I have been surrounded by strong women my entire life.
My paternal grandmother, raised in Depression-era Puerto Rico, was the first from her working-class family to go to university. She was only 16 when she set foot on the campus of Longwood Women’s Teaching College in Farmville, Virginia. Upon graduation in 1948, grandma worked at private and public schools alike, finally settling down in Iowa where she now campaigns for Hillary Clinton LAW ’73.
My maternal grandmother grew up in Nazi Germany where, according to family rumor, her mother won a footrace in the Black Forest that led to a session of tea and congratulatory remarks with the Führer himself. They then moved to the United States where my grandmother, without completing four years of higher education, worked her way up to a vice-presidential position at a bank in the Pacific Northwest.
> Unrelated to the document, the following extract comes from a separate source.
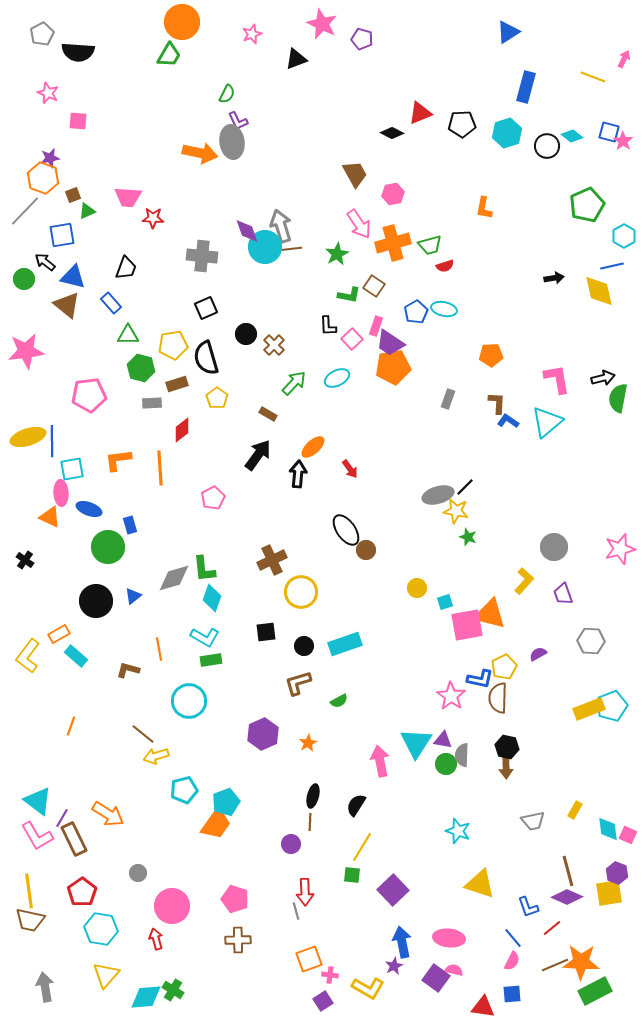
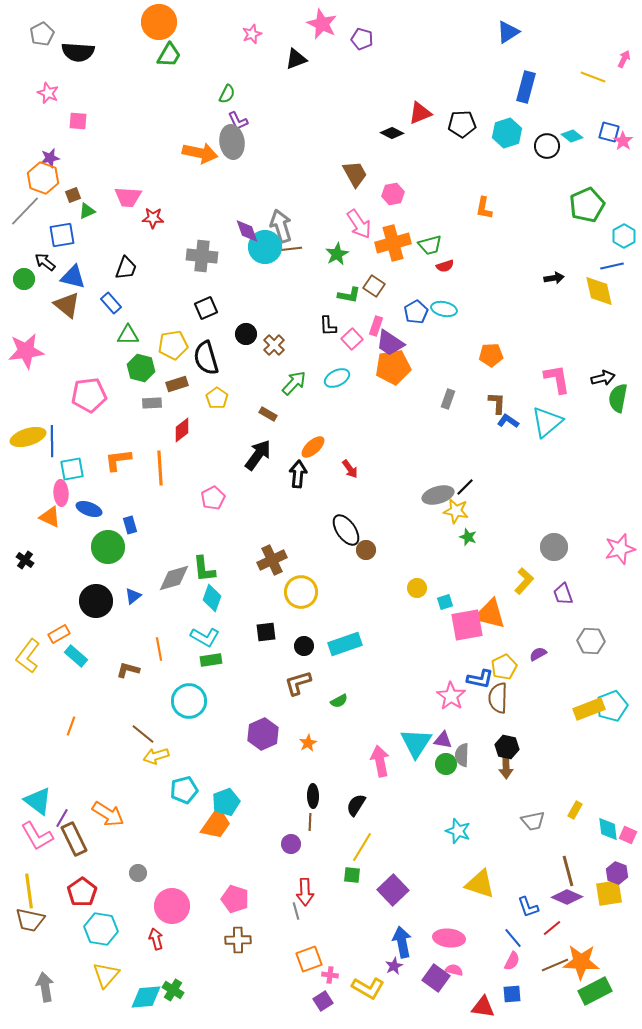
orange circle at (182, 22): moved 23 px left
black ellipse at (313, 796): rotated 15 degrees counterclockwise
Meanwhile, my mother, the first female ambassador to the Hashemite Kingdom of Jordan, presides over a crucial bilateral relationship as Islamic State forces rage less than 100 miles away from Amman.
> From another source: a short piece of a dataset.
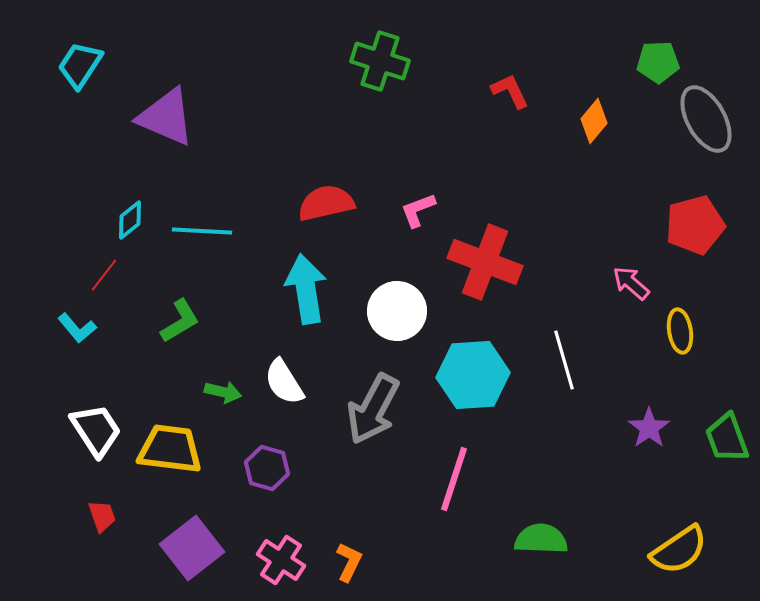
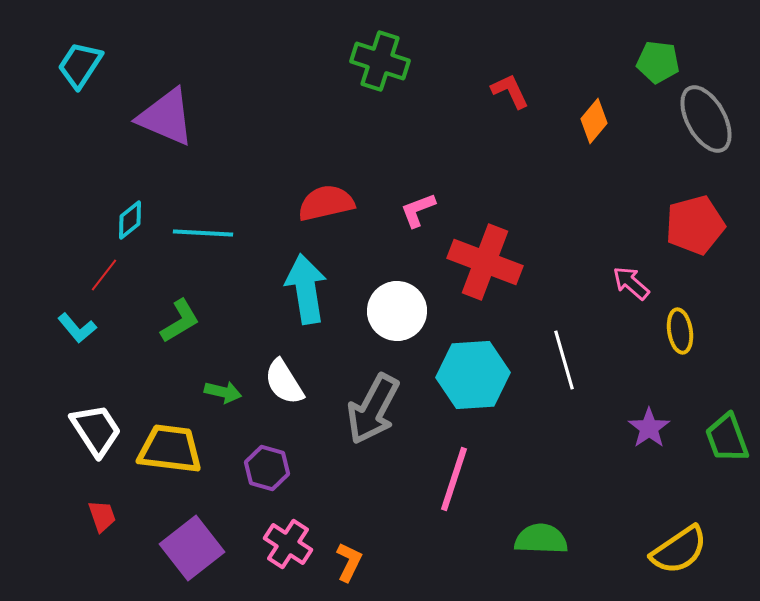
green pentagon: rotated 9 degrees clockwise
cyan line: moved 1 px right, 2 px down
pink cross: moved 7 px right, 16 px up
Indeed, the words “strength” and “fierceness” are commonplace when describing Amend female lineage. Towards the end of Thanksgiving dinner, attendees have typically lauded the accomplishments of the female attendees more so than the men’s. (Frankly, I am often frightened of this cadre of X chromosome carriers.) We not only commemorate our women in a professional sense, but support them domestically through an even distribution of household chores and child care. We pay close attention to their political views and hold reciprocity as a bedrock principle of daily engagement.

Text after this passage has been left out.